DATASET RECORDS Start Marker

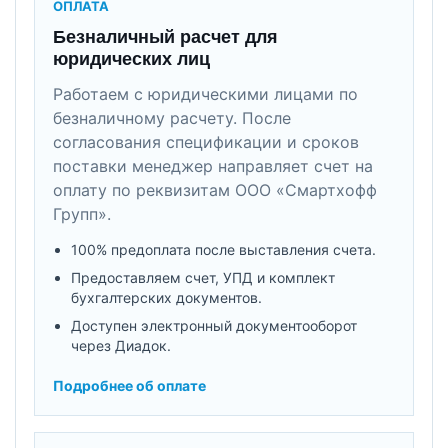
ОПЛАТА
Безналичный расчет для
юридических лиц
Работаем с юридическими лицами по
безналичному расчету. После
согласования спецификации и сроков
поставки менеджер направляет счет на
оплату по реквизитам ООО «Смартхофф
Групп».
100% предоплата после выставления счета.
Предоставляем счет, УПД и комплект
бухгалтерских документов.
Доступен электронный документооборот
через Диадок.
Подробнее об оплате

DATASET RECORDS End Marker

### [PROBLEM DETAILS]
Copy every record exactly; no pictures.

### [SOLUTION FOR THIS TASK]
ОПЛАТА
Безналичный расчет для
юридических лиц
Работаем с юридическими лицами по
безналичному расчету. После
согласования спецификации и сроков
поставки менеджер направляет счет на
оплату по реквизитам ООО «Смартхофф
Групп».
100% предоплата после выставления счета.
Предоставляем счет, УПД и комплект
бухгалтерских документов.
Доступен электронный документооборот
через Диадок.
Подробнее об оплате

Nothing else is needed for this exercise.